The publication opened its funding round at 9am on Monday. By Wednesday morning, it had raised over £513,000, surpassing its £500,000 target.
The company, The New European Limited, originally planned to sell approximately 167,000 shares equivalent to 8.84% of the company’s value of £5.15m as based on current revenues.
Demand proved high, however: 48 hours after sales opened the company had brought in more than 600 new investors. Proprietor and editor-in-chief Matt Kelly told Press Gazette the company would continue to sell shares past its target: “I expect the equity we’ll have amongst readers will be in double digits.”

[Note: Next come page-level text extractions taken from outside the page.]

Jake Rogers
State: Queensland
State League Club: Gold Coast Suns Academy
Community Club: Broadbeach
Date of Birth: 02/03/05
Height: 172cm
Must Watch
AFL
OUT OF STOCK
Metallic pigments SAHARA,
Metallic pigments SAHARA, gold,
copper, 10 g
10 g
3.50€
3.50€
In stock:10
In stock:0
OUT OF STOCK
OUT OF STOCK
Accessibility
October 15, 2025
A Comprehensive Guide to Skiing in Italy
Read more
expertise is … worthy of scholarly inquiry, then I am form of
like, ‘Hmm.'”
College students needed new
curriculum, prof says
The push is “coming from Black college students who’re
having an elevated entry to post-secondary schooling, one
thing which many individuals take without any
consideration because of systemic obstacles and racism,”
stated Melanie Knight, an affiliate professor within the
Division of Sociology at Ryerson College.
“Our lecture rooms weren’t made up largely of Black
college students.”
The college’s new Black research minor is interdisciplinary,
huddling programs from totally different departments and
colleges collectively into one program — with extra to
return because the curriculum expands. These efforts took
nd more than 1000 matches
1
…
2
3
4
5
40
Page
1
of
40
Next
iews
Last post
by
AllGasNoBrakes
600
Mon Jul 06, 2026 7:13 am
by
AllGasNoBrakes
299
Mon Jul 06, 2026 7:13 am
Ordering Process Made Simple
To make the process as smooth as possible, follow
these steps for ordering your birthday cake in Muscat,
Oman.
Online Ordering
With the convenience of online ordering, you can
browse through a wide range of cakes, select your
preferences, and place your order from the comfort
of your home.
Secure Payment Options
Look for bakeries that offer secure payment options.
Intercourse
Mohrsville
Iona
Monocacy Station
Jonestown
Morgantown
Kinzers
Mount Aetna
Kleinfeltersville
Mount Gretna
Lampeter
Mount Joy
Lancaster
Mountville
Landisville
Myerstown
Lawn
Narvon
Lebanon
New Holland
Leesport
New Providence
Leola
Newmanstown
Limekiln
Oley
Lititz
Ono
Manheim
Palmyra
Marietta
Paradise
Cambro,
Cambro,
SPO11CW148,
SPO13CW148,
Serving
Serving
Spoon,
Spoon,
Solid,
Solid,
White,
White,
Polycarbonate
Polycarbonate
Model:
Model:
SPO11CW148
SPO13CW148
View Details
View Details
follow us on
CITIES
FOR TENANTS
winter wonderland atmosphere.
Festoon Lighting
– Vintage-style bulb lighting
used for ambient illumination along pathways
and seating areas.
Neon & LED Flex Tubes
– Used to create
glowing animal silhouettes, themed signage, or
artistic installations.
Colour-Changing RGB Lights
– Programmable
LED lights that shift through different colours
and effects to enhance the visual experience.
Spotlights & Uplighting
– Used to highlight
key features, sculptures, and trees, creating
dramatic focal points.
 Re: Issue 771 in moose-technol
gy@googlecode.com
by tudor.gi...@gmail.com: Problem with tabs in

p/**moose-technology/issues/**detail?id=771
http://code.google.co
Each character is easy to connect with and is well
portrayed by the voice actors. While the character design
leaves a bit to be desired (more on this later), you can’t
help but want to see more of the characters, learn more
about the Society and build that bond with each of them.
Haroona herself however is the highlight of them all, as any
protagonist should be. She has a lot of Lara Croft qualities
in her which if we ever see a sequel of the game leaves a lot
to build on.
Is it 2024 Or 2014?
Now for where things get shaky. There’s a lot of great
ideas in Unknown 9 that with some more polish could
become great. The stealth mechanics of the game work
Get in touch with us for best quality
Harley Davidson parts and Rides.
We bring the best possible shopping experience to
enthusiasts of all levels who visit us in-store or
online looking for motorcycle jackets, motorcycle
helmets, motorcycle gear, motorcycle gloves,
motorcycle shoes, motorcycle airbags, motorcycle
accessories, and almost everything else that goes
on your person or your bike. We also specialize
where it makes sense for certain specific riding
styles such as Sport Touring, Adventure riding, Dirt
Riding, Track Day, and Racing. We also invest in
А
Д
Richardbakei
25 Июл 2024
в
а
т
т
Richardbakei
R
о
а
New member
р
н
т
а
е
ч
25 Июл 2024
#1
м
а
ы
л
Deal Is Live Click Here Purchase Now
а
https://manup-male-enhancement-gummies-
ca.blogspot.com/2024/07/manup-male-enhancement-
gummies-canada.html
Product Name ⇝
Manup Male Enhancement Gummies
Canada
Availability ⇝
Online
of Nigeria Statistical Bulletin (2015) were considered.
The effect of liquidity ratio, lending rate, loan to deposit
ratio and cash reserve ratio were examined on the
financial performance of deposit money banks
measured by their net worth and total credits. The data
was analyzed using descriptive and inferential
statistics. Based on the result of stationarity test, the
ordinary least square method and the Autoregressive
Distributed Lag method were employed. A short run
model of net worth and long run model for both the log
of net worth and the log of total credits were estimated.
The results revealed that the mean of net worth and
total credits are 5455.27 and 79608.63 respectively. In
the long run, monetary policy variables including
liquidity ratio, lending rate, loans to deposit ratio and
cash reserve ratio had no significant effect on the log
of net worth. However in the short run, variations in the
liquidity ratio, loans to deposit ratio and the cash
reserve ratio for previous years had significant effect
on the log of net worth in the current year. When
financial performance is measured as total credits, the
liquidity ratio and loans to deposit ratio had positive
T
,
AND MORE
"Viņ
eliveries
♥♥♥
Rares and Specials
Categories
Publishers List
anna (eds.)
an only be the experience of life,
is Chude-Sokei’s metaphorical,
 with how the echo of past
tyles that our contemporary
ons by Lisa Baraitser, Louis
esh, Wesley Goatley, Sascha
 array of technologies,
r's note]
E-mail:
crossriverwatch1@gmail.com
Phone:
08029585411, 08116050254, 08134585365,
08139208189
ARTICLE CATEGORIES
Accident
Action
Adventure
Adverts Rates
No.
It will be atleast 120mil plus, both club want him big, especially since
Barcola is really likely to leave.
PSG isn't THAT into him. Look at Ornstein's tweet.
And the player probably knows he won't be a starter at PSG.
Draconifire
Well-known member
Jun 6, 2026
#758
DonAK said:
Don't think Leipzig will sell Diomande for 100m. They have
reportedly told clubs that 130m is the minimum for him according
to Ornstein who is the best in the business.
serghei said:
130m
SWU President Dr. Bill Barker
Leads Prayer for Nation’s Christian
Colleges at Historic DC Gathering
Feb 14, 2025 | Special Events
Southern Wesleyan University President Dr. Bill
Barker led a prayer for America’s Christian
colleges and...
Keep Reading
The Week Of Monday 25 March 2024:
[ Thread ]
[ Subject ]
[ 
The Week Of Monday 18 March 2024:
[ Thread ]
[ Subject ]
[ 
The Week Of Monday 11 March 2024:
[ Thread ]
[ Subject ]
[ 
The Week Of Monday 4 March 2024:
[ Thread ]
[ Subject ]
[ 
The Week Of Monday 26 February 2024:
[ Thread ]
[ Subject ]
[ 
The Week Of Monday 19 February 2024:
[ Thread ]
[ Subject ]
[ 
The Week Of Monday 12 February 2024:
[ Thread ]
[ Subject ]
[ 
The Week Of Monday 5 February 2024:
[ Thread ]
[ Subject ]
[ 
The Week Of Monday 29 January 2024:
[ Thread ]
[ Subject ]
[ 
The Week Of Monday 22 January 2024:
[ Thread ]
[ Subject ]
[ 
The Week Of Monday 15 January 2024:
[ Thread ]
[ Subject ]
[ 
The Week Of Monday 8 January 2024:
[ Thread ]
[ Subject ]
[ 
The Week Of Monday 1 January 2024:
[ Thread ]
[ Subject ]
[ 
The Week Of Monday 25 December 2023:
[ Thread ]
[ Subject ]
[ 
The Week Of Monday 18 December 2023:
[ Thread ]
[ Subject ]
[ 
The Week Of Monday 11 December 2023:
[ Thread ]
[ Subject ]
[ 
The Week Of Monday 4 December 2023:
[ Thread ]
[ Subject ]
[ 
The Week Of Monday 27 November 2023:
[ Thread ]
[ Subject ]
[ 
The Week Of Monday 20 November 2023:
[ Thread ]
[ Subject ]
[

Who owns the New European newspaper?
The New European launched in 2016 as a property of Archant under the editorship of Kelly. Kelly left the paper in October 2019, before returning in early 2021 to buy it alongside a consortium of investors including former FT editor Lionel Barber, former BBC and New York Times boss Mark Thompson and former Blair director of communications Alastair Campbell, who also serves as the paper’s editor-at-large.
Purchasing a single £3 share in this funding round will bag a prospective investor approximately 0.00005% ownership of The New European Limited. Thompson owns approximately 3.4% of the business, according to filings with Companies House; Barber owns just over 1%.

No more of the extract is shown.